Savignac completely renovated the conception of advertizing posters by systematically using "graphical gags". In 1960, his poster advertizing the Floréal pasta (Les pâtes qui n'empâtent pas, the pasta which do not make you put on weight) showed a character made of a spaghetti eating himself. In 1965, his poster advertizing the Paris-Rhône vacuum cleaner showed the hat and hairs of the character sucked by the vacuum cleaner. Savignac often represented himself as the main character on his posters, as a small moustached jolly character, for instance on the Mazda battery poster.

The 1950-1960s were Savignac's most prolific years. In the 1970s, advertizers abandoned Savignac, who started a second career as the designer of official posters. He drew such posters for the National Lottery, the final of the football European Championships (1984), and museums such as the National Library (Voltaire exhibition, 1979) and the Museum of Man (1981). Savignac also designed film posters, for instance for Robert Bresson (Lancelot du Lac, 1974) and Yves Robert (Courage fuyons !, 1979). One of his last official work was two posters for an anti-drug campaign set up by the French Gendarmerie in 1995.

Raymond Savignac spent the last twenty years of his life in Trouville, where he remained extremely active until he passed away, aged 95. He designed a lot of posters advertizing the city, its hotels, restaurants, etc., which completely revamped the image of the city. In 1986, the Bal des Affiches was organized to celebrate him, and, of course, he designed the ball poster. A room of the municipal museum Villa Montebello was dedicated to Savignac's work in 1993. In 2001, the beach boardwalk was renamed Promenade Savignac and decorated with copies of his most famous posters.

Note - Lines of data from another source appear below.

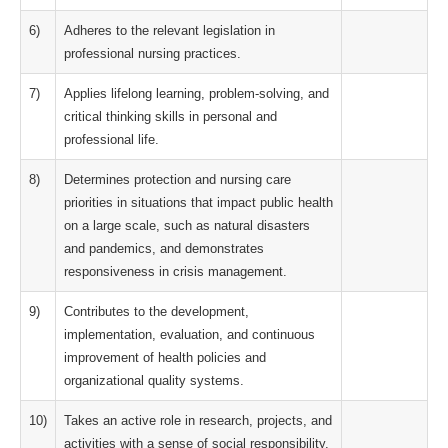
6)
Adheres to the relevant legislation in
professional nursing practices.
7)
Applies lifelong learning, problem-solving, and
critical thinking skills in personal and
professional life.
8)
Determines protection and nursing care
priorities in situations that impact public health
on a large scale, such as natural disasters
and pandemics, and demonstrates
responsiveness in crisis management.
9)
Contributes to the development,
implementation, evaluation, and continuous
improvement of health policies and
organizational quality systems.
10)
Takes an active role in research, projects, and
activities with a sense of social responsibility.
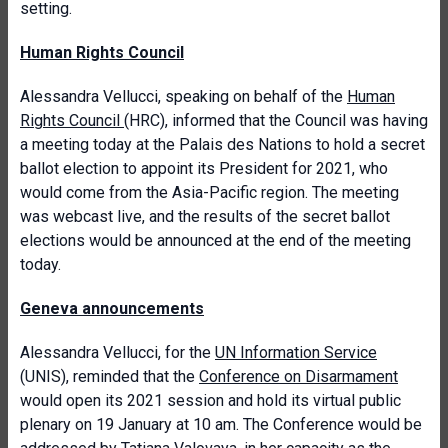
setting.
Human Rights Council
Alessandra Vellucci, speaking on behalf of the
Human
Rights Council
(HRC), informed that the Council was having
a meeting today at the Palais des Nations to hold a secret
ballot election to appoint its President for 2021, who
would come from the Asia-Pacific region. The meeting
was webcast live, and the results of the secret ballot
elections would be announced at the end of the meeting
today.
Geneva announcements
Alessandra Vellucci, for the
UN Information Service
(UNIS), reminded that the
Conference on Disarmament
would open its 2021 session and hold its virtual public
plenary on 19 January at 10 am. The Conference would be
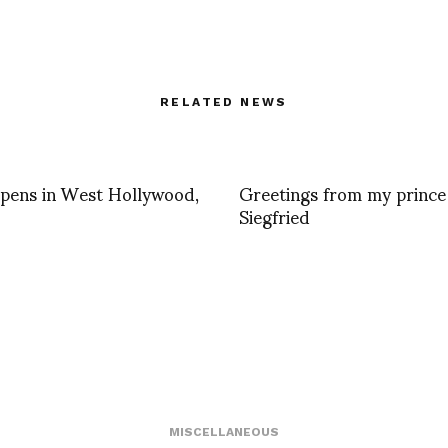
RELATED NEWS
pens in West Hollywood,
Greetings from my prince
Siegfried
MISCELLANEOUS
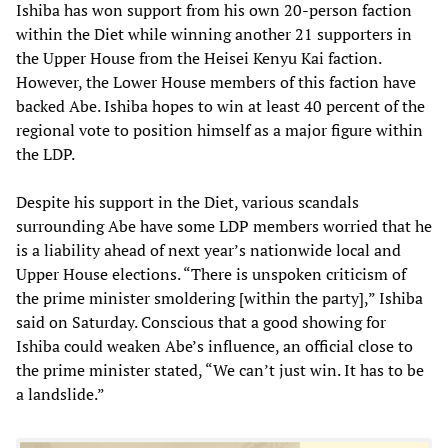
Ishiba has won support from his own 20-person faction
within the Diet while winning another 21 supporters in
the Upper House from the Heisei Kenyu Kai faction.
However, the Lower House members of this faction have
backed Abe. Ishiba hopes to win at least 40 percent of the
regional vote to position himself as a major figure within
the LDP.
Despite his support in the Diet, various scandals
surrounding Abe have some LDP members worried that he
is a liability ahead of next year’s nationwide local and
Upper House elections. “There is unspoken criticism of
the prime minister smoldering [within the party],” Ishiba
said on Saturday. Conscious that a good showing for
Ishiba could weaken Abe’s influence, an official close to
the prime minister stated, “We can’t just win. It has to be
a landslide.”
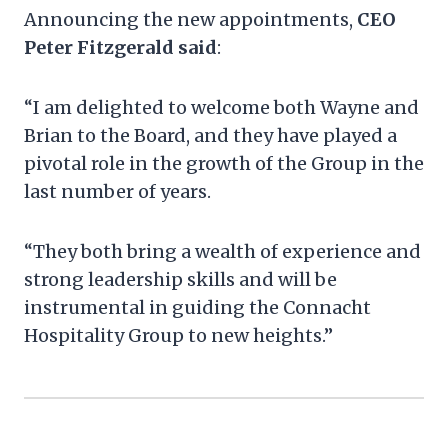
Announcing the new appointments,
CEO
Peter Fitzgerald said
:
“I am delighted to welcome both Wayne and
Brian to the Board, and they have played a
pivotal role in the growth of the Group in the
last number of years.
“They both bring a wealth of experience and
strong leadership skills and will be
instrumental in guiding the Connacht
Hospitality Group to new heights.”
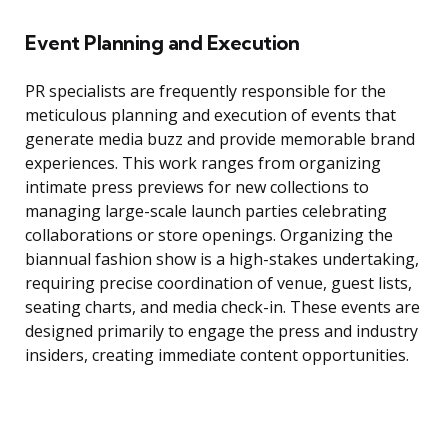
Event Planning and Execution
PR specialists are frequently responsible for the
meticulous planning and execution of events that
generate media buzz and provide memorable brand
experiences. This work ranges from organizing
intimate press previews for new collections to
managing large-scale launch parties celebrating
collaborations or store openings. Organizing the
biannual fashion show is a high-stakes undertaking,
requiring precise coordination of venue, guest lists,
seating charts, and media check-in. These events are
designed primarily to engage the press and industry
insiders, creating immediate content opportunities.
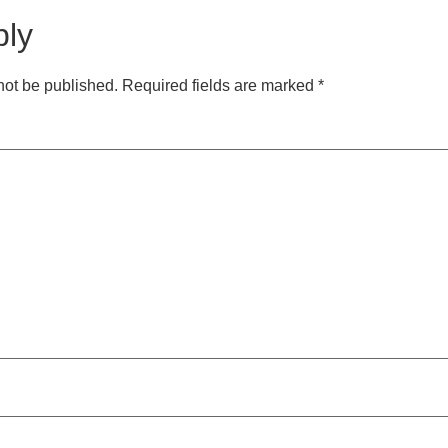
ply
not be published.
Required fields are marked
*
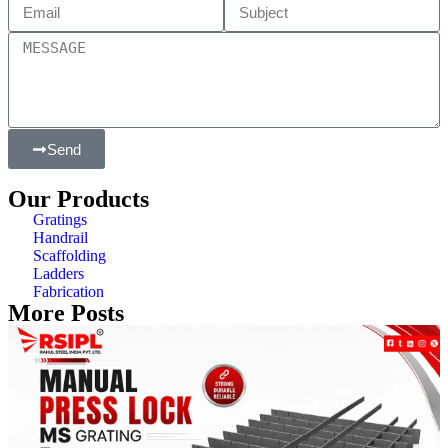
Send
Our Products
Gratings
Handrail
Scaffolding
Ladders
Fabrication
More Posts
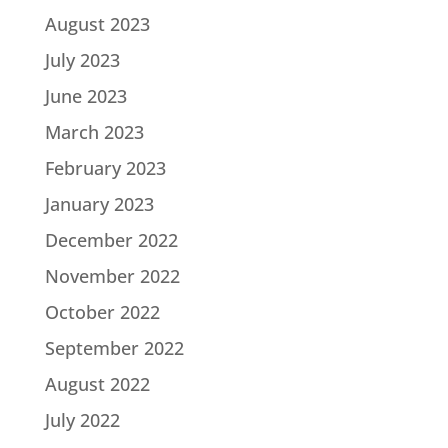
August 2023
July 2023
June 2023
March 2023
February 2023
January 2023
December 2022
November 2022
October 2022
September 2022
August 2022
July 2022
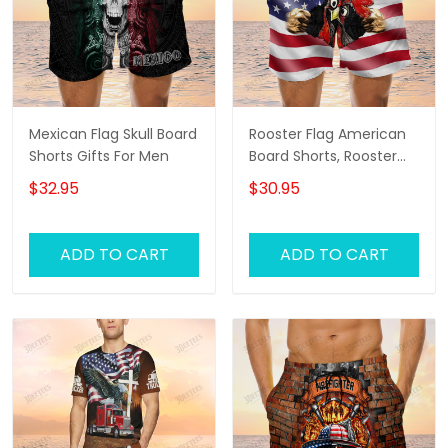
Mexican Flag Skull Board
Rooster Flag American
Shorts Gifts For Men
Board Shorts, Rooster
Shirt, Men's Swim Shorts
$32.95
$30.95
ADD TO CART
ADD TO CART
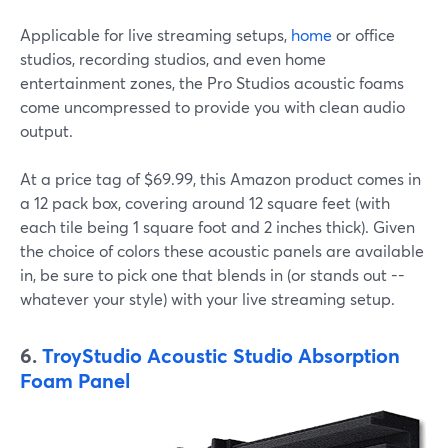
Applicable for live streaming setups,
home
or office
studios, recording studios, and even home
entertainment zones, the Pro Studios acoustic foams
come uncompressed to provide you with clean audio
output.
At a price tag of $69.99, this Amazon product comes in
a 12 pack box, covering around 12 square feet (with
each tile being 1 square foot and 2 inches thick). Given
the choice of colors these acoustic panels are available
in, be sure to pick one that blends in (or stands out --
whatever your style) with your live streaming setup.
6.
TroyStudio Acoustic Studio Absorption
Foam Panel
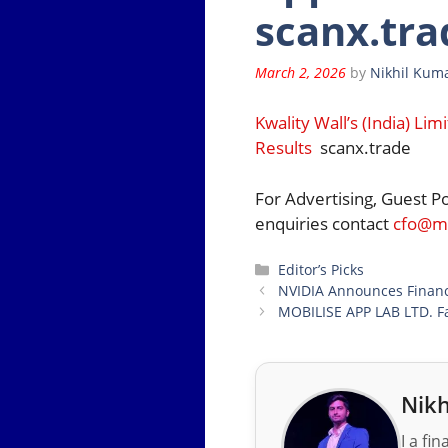
scanx.tra
March 2, 2026
by
Nikhil Kuma
Kwality Wall’s (India) L
Results
scanx.trade
For Advertising, Guest P
enquiries contact
cfo@mo
Categories
Editor’s Picks
NVIDIA Announces Financi
MOBILISE APP LAB LTD. Fa
Nikh
I a fi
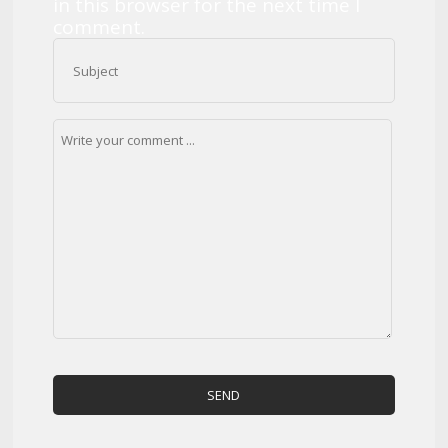
in this browser for the next time I
comment.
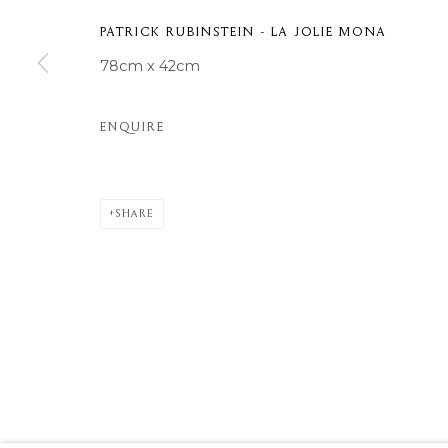
COPYRIGHT © 2026 MOMENTUM ART GALLERY
SITE BY ARTL
PATRICK RUBINSTEIN - LA JOLIE MONA
78cm x 42cm
ENQUIRE
SHARE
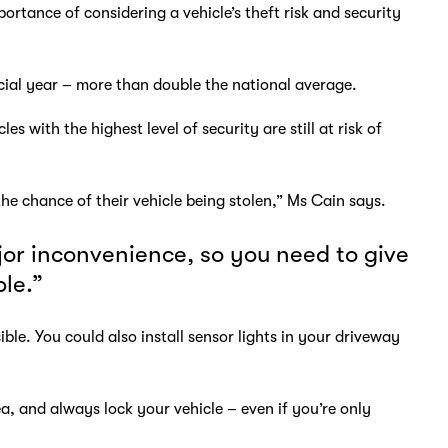
portance of considering a vehicle’s theft risk and security
cial year – more than double the national average.
with the highest level of security are still at risk of
he chance of their vehicle being stolen,” Ms Cain says.
jor inconvenience, so you need to give
ble.”
ble. You could also install sensor lights in your driveway
ea, and always lock your vehicle – even if you’re only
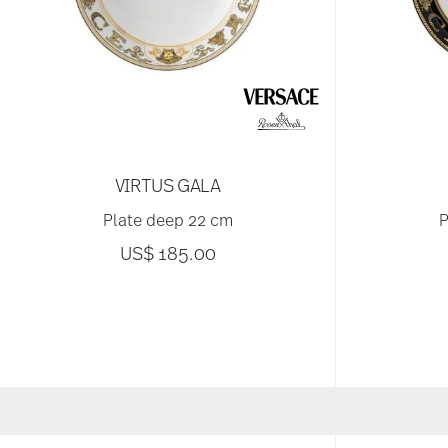
VIRTUS GALA
Plate deep 22 cm
P
US$ 185.00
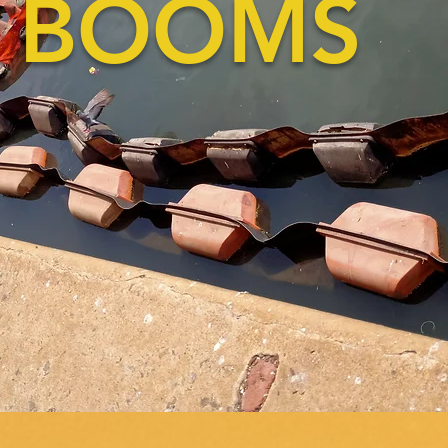
BOOMS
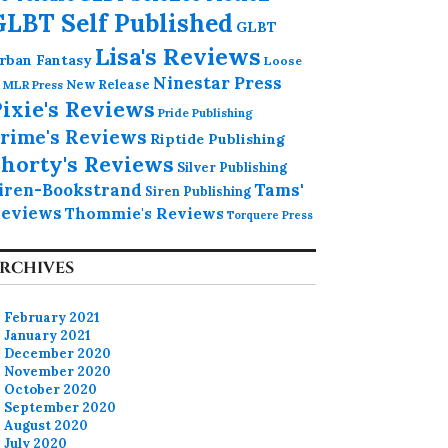
GLBT Self Published
GLBT
Lisa's Reviews
rban Fantasy
Loose
Ninestar Press
MLR Press
New Release
ixie's Reviews
Pride Publishing
rime's Reviews
Riptide Publishing
horty's Reviews
Silver Publishing
iren-Bookstrand
Tams'
Siren Publishing
eviews
Thommie's Reviews
Torquere Press
RCHIVES
February 2021
January 2021
December 2020
November 2020
October 2020
September 2020
August 2020
July 2020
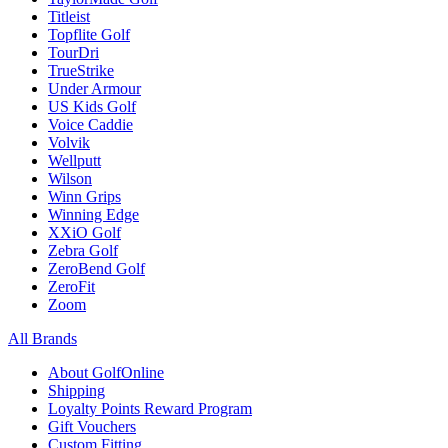
Titleist
Topflite Golf
TourDri
TrueStrike
Under Armour
US Kids Golf
Voice Caddie
Volvik
Wellputt
Wilson
Winn Grips
Winning Edge
XXiO Golf
Zebra Golf
ZeroBend Golf
ZeroFit
Zoom
All Brands
About GolfOnline
Shipping
Loyalty Points Reward Program
Gift Vouchers
Custom Fitting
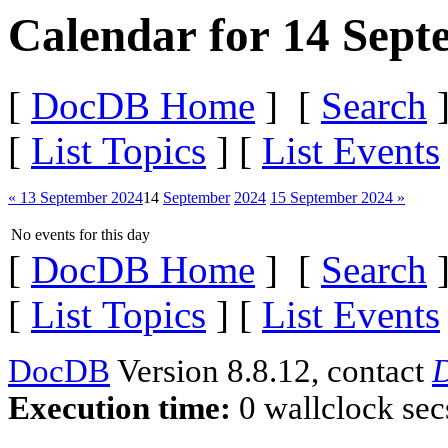
Calendar for 14 Sept
[
DocDB Home
] [
Search
]
[
List Topics
] [
List Events
« 13 September 2024
14
September
2024
15 September 2024 »
No events for this day
[
DocDB Home
] [
Search
]
[
List Topics
] [
List Events
DocDB
Version 8.8.12, contact
D
Execution time:
0 wallclock sec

Savignac proposed a flag for the city of Trouville, blue with the name of the city in white and a "graphical gag" involving the V of Trouville and a seagull. Most Savignac's posters related to Trouville include a seagull. Savignac did for instance a poster showing a seaman smoking a seagull-shaped pipe. Savignac's flag is used today by the Tourist Office.

Ivan Sache, 4 January 2004


Club Nautique de Trouville-Hennequeville

[CN Trouville-Hennequeville]by Ivan Sache

Hennequeville is located ca. 4 km north of Trouville.

The Club Nautique de Trouville-Hennequeville has a blue burgee with a red horizontal triangle extending from hoist to fly. The shape of the red device placed vertically along the hoist is not clear.